Collect every line of the records below that contains the word "wechseln".

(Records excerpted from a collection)
* * * * * * * * *
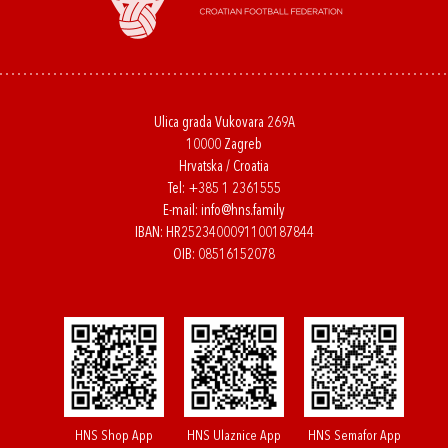
Ulica grada Vukovara 269A
10000 Zagreb
Hrvatska / Croatia
Tel:
+385 1 2361555
E-mail:
info@hns.family
IBAN: HR2523400091100187844
OIB: 08516152078
HNS Shop App
HNS Ulaznice App
HNS Semafor App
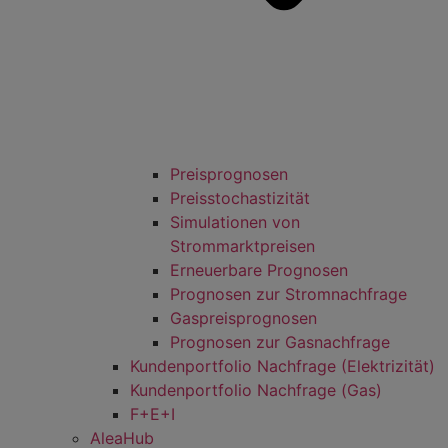
Preisprognosen
Preisstochastizität
Simulationen von
Strommarktpreisen
Erneuerbare Prognosen
Prognosen zur Stromnachfrage
Gaspreisprognosen
Prognosen zur Gasnachfrage
Kundenportfolio Nachfrage (Elektrizität)
Kundenportfolio Nachfrage (Gas)
F+E+I
AleaHub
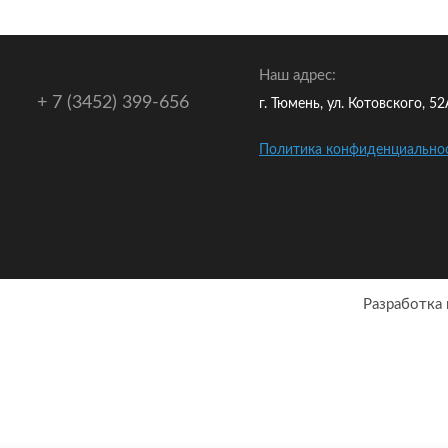
Наш адрес:
+ 7 (3452) 399-656
г. Тюмень, ул. Котовского, 5
Политика конфиденциально
Разработка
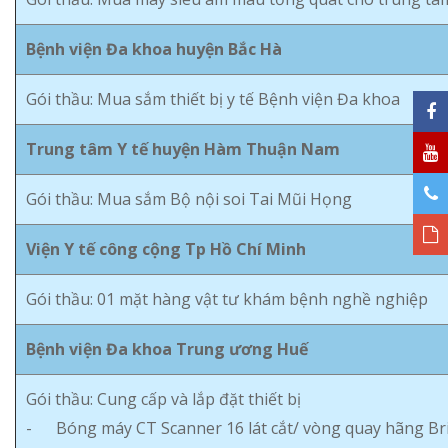
Bệnh viện Đa khoa huyện Bắc Hà
Gói thầu: Mua sắm thiết bị y tế Bệnh viện Đa khoa
Trung tâm Y tế huyện Hàm Thuận Nam
Gói thầu: Mua sắm Bộ nội soi Tai Mũi Họng
Viện Y tế công cộng Tp Hồ Chí Minh
Gói thầu: 01 mặt hàng vật tư khám bệnh nghề nghiệp
Bệnh viện Đa khoa Trung ương Huế
Gói thầu: Cung cấp và lắp đặt thiết bị
- Bóng máy CT Scanner 16 lát cắt/ vòng quay hãng Br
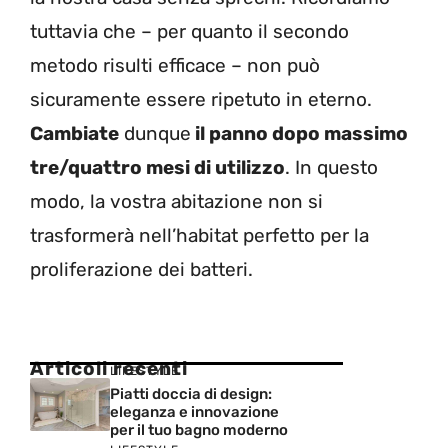
tuttavia che – per quanto il secondo
metodo risulti efficace – non può
sicuramente essere ripetuto in eterno.
Cambiate
dunque
il panno dopo massimo
tre/quattro mesi di utilizzo
. In questo
modo, la vostra abitazione non si
trasformerà nell’habitat perfetto per la
proliferazione dei batteri.
Articoli recenti
LIFESTYLE
Piatti doccia di design:
eleganza e innovazione
per il tuo bagno moderno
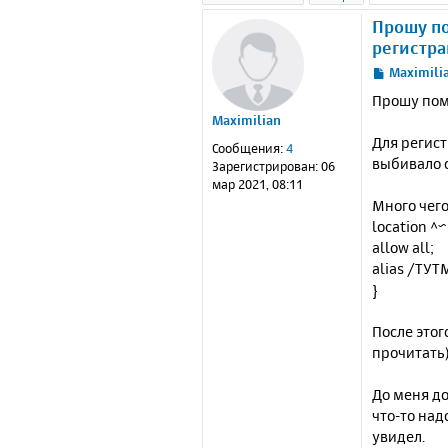
Прошу по
регистра
С
Maximili
о
Прошу пом
о
Maximilian
б
Для регист
щ
Сообщения:
4
е
выбивало о
Зарегистрирован:
06
н
мар 2021, 08:11
и
Много чего
е
location ^
allow all;
alias /ТУ
}
После этог
прочитать
До меня до
что-то над
увидел.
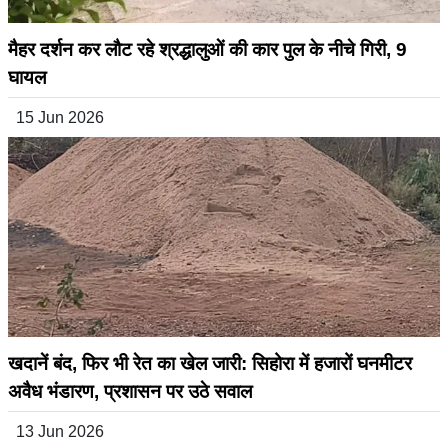
मैहर दर्शन कर लौट रहे श्रद्धालुओं की कार पुल के नीचे गिरी, 9
घायल
15 Jun 2026
खदानें बंद, फिर भी रेत का खेल जारी: सिहोरा में हजारों घनमीटर
अवैध भंडारण, प्रशासन पर उठे सवाल
13 Jun 2026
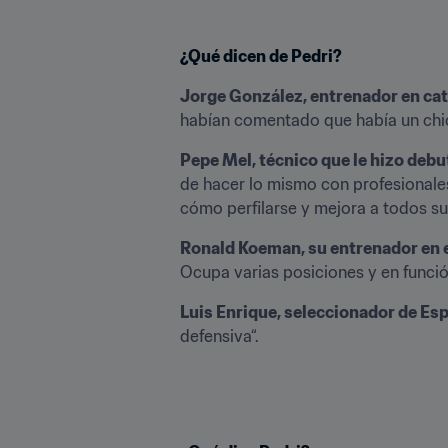
¿Qué dicen de Pedri?
Jorge González, entrenador en cat
habían comentado que había un chico
Pepe Mel, técnico que le hizo debu
de hacer lo mismo con profesionales
cómo perfilarse y mejora a todos su
Ronald Koeman, su entrenador en 
Ocupa varias posiciones y en función
Luis Enrique, seleccionador de Es
defensiva“.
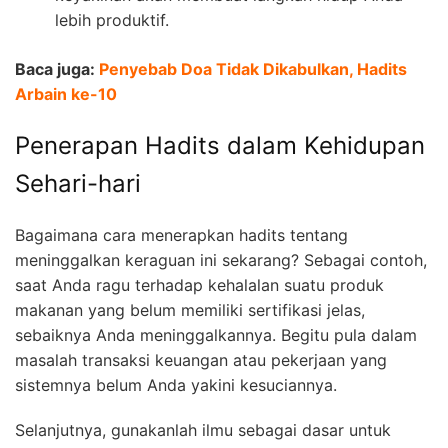
lebih produktif.
Baca juga:
Penyebab Doa Tidak Dikabulkan, Hadits
Arbain ke-10
Penerapan Hadits dalam Kehidupan
Sehari-hari
Bagaimana cara menerapkan
hadits tentang
meninggalkan keraguan ini sekarang? Sebagai contoh,
saat Anda ragu terhadap kehalalan suatu produk
makanan yang belum memiliki sertifikasi jelas,
sebaiknya Anda meninggalkannya. Begitu pula dalam
masalah transaksi keuangan atau pekerjaan yang
sistemnya belum Anda yakini kesuciannya.
Selanjutnya, gunakanlah ilmu sebagai dasar untuk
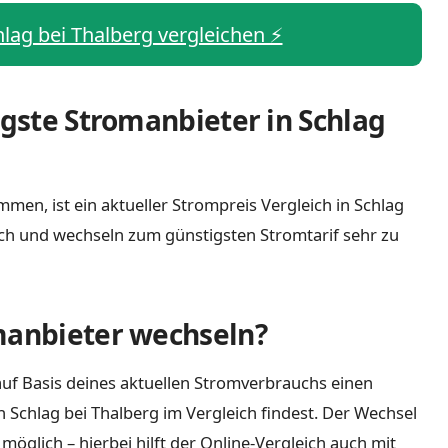
hlag bei Thalberg vergleichen ⚡️
igste Stromanbieter in Schlag
men, ist ein aktueller Strompreis Vergleich in Schlag
ich und wechseln zum günstigsten Stromtarif sehr zu
manbieter wechseln?
uf Basis deines aktuellen Stromverbrauchs einen
n Schlag bei Thalberg im Vergleich findest. Der Wechsel
öglich – hierbei hilft der Online-Vergleich auch mit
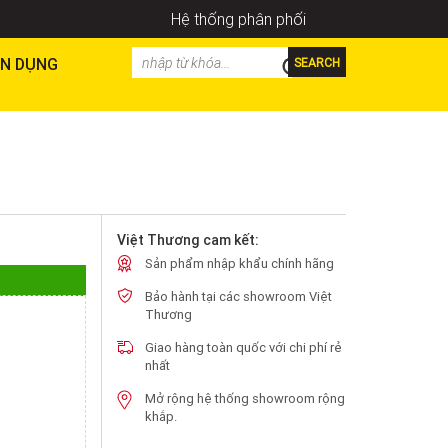
Hệ thống phân phối
N DỤNG
SEARCH
Việt Thương cam kết:
Sản phẩm nhập khẩu chính hãng
Bảo hành tại các showroom Việt
Thương
Giao hàng toàn quốc với chi phí rẻ
nhất
Mở rộng hệ thống showroom rộng
khắp.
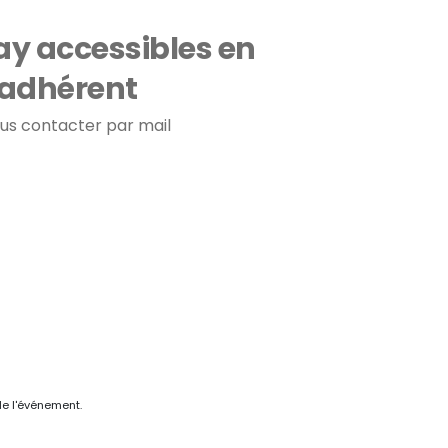
ay accessibles en
 adhérent
ous contacter par mail
de l'événement.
* * * * * * * * *
_Solution below:_
ich und wechseln zum günstigsten Stromtarif sehr zu
manbieter wechseln?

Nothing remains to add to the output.